Top of Data shown
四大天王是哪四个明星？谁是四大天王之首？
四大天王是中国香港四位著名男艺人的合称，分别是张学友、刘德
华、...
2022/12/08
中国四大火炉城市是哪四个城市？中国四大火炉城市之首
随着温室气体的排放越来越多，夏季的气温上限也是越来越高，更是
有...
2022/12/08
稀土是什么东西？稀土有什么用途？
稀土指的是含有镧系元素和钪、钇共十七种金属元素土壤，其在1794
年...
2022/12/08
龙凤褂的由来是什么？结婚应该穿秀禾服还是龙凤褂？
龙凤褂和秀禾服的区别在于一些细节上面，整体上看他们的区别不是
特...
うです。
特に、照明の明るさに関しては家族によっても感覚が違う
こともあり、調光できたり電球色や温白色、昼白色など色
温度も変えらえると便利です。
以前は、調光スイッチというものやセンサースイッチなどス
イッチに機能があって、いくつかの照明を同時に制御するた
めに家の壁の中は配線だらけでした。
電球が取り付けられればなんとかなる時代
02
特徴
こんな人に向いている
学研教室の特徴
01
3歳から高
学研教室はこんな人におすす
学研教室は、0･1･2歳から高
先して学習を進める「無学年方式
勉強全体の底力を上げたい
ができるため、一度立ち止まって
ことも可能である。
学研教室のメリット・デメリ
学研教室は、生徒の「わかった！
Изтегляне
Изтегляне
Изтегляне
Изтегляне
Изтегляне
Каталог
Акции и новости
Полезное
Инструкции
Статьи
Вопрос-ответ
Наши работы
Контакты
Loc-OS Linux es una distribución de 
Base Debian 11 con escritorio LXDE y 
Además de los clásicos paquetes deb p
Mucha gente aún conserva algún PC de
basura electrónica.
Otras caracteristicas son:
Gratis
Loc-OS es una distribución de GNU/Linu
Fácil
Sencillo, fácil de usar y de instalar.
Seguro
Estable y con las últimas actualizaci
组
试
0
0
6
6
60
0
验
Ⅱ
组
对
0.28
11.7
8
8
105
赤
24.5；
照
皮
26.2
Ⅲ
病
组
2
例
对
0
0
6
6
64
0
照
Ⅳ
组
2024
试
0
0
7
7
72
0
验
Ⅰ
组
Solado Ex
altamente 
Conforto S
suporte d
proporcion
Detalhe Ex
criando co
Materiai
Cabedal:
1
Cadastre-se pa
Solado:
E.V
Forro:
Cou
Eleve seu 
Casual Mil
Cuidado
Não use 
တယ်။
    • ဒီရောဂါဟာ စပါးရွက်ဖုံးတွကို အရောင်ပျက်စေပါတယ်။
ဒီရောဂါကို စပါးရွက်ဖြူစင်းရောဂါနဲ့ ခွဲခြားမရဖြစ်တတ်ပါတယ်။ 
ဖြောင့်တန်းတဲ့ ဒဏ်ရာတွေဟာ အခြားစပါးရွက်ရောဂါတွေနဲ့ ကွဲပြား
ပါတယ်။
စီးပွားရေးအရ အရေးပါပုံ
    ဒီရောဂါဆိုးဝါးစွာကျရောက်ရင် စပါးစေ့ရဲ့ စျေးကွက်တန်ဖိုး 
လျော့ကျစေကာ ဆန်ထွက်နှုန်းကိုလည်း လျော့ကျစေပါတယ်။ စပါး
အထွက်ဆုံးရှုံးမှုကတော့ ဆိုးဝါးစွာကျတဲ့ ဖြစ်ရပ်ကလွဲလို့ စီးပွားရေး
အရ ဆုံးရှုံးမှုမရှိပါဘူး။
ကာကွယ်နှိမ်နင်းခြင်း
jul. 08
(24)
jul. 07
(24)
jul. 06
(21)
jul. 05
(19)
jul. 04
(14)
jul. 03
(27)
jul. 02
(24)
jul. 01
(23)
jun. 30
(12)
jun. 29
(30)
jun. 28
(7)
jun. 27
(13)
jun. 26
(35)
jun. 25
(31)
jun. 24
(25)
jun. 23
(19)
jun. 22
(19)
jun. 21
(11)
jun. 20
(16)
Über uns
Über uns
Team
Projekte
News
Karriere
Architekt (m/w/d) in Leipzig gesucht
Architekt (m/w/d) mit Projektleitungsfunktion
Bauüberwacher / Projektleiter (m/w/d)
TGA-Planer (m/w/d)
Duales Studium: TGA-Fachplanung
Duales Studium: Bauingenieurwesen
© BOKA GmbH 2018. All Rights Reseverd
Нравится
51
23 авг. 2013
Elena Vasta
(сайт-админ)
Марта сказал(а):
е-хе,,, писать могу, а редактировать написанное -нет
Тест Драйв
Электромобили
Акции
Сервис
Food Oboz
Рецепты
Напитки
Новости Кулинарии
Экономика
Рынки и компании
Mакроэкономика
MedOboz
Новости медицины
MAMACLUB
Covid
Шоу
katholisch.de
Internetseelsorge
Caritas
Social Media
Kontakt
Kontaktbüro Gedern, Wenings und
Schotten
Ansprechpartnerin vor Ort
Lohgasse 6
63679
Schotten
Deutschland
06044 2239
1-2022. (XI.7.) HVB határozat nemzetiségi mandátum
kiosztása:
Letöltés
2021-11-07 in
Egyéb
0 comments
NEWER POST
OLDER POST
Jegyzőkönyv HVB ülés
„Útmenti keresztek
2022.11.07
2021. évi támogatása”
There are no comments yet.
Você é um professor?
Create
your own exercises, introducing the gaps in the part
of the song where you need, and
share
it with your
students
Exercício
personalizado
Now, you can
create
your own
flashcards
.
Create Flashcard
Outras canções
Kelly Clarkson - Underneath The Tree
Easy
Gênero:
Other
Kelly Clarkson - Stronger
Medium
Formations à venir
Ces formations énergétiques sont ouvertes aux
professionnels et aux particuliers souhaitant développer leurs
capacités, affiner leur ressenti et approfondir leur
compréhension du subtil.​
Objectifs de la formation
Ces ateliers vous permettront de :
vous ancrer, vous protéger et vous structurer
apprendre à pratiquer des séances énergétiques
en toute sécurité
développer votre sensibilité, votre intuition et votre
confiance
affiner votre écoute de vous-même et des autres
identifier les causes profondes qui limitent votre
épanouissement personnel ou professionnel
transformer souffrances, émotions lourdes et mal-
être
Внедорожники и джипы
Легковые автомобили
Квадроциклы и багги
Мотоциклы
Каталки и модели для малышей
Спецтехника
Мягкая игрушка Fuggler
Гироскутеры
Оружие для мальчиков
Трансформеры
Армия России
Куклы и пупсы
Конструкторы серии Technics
Bottom of Data shown
The task:
Give an exact copy of the lines above from the line with "Cadastre-se pa" up to and including the line with "compréhension du subtil.​", and leave everything else out.

Response:
Cadastre-se pa
Solado:
E.V
Forro:
Cou
Eleve seu 
Casual Mil
Cuidado
Não use 
တယ်။
    • ဒီရောဂါဟာ စပါးရွက်ဖုံးတွကို အရောင်ပျက်စေပါတယ်။
ဒီရောဂါကို စပါးရွက်ဖြူစင်းရောဂါနဲ့ ခွဲခြားမရဖြစ်တတ်ပါတယ်။ 
ဖြောင့်တန်းတဲ့ ဒဏ်ရာတွေဟာ အခြားစပါးရွက်ရောဂါတွေနဲ့ ကွဲပြား
ပါတယ်။
စီးပွားရေးအရ အရေးပါပုံ
    ဒီရောဂါဆိုးဝါးစွာကျရောက်ရင် စပါးစေ့ရဲ့ စျေးကွက်တန်ဖိုး 
လျော့ကျစေကာ ဆန်ထွက်နှုန်းကိုလည်း လျော့ကျစေပါတယ်။ စပါး
အထွက်ဆုံးရှုံးမှုကတော့ ဆိုးဝါးစွာကျတဲ့ ဖြစ်ရပ်ကလွဲလို့ စီးပွားရေး
အရ ဆုံးရှုံးမှုမရှိပါဘူး။
ကာကွယ်နှိမ်နင်းခြင်း
jul. 08
(24)
jul. 07
(24)
jul. 06
(21)
jul. 05
(19)
jul. 04
(14)
jul. 03
(27)
jul. 02
(24)
jul. 01
(23)
jun. 30
(12)
jun. 29
(30)
jun. 28
(7)
jun. 27
(13)
jun. 26
(35)
jun. 25
(31)
jun. 24
(25)
jun. 23
(19)
jun. 22
(19)
jun. 21
(11)
jun. 20
(16)
Über uns
Über uns
Team
Projekte
News
Karriere
Architekt (m/w/d) in Leipzig gesucht
Architekt (m/w/d) mit Projektleitungsfunktion
Bauüberwacher / Projektleiter (m/w/d)
TGA-Planer (m/w/d)
Duales Studium: TGA-Fachplanung
Duales Studium: Bauingenieurwesen
© BOKA GmbH 2018. All Rights Reseverd
Нравится
51
23 авг. 2013
Elena Vasta
(сайт-админ)
Марта сказал(а):
е-хе,,, писать могу, а редактировать написанное -нет
Тест Драйв
Электромобили
Акции
Сервис
Food Oboz
Рецепты
Напитки
Новости Кулинарии
Экономика
Рынки и компании
Mакроэкономика
MedOboz
Новости медицины
MAMACLUB
Covid
Шоу
katholisch.de
Internetseelsorge
Caritas
Social Media
Kontakt
Kontaktbüro Gedern, Wenings und
Schotten
Ansprechpartnerin vor Ort
Lohgasse 6
63679
Schotten
Deutschland
06044 2239
1-2022. (XI.7.) HVB határozat nemzetiségi mandátum
kiosztása:
Letöltés
2021-11-07 in
Egyéb
0 comments
NEWER POST
OLDER POST
Jegyzőkönyv HVB ülés
„Útmenti keresztek
2022.11.07
2021. évi támogatása”
There are no comments yet.
Você é um professor?
Create
your own exercises, introducing the gaps in the part
of the song where you need, and
share
it with your
students
Exercício
personalizado
Now, you can
create
your own
flashcards
.
Create Flashcard
Outras canções
Kelly Clarkson - Underneath The Tree
Easy
Gênero:
Other
Kelly Clarkson - Stronger
Medium
Formations à venir
Ces formations énergétiques sont ouvertes aux
professionnels et aux particuliers souhaitant développer leurs
capacités, affiner leur ressenti et approfondir leur
compréhension du subtil.​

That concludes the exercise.